TASK STATEMENT » Write the listing out again word for word. Pictures do not belong in the copy.

DATA »
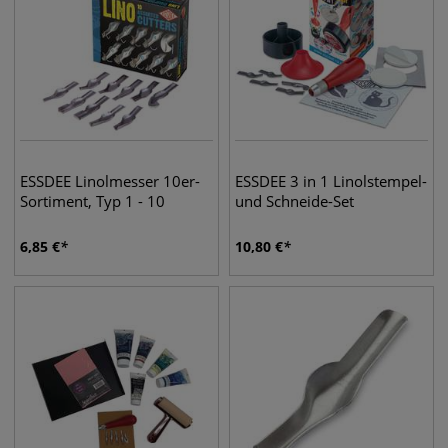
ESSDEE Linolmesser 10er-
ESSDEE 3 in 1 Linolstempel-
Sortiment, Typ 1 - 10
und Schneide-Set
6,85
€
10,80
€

ANSWER »
ESSDEE Linolmesser 10er-
ESSDEE 3 in 1 Linolstempel-
Sortiment, Typ 1 - 10
und Schneide-Set
6,85
€
10,80
€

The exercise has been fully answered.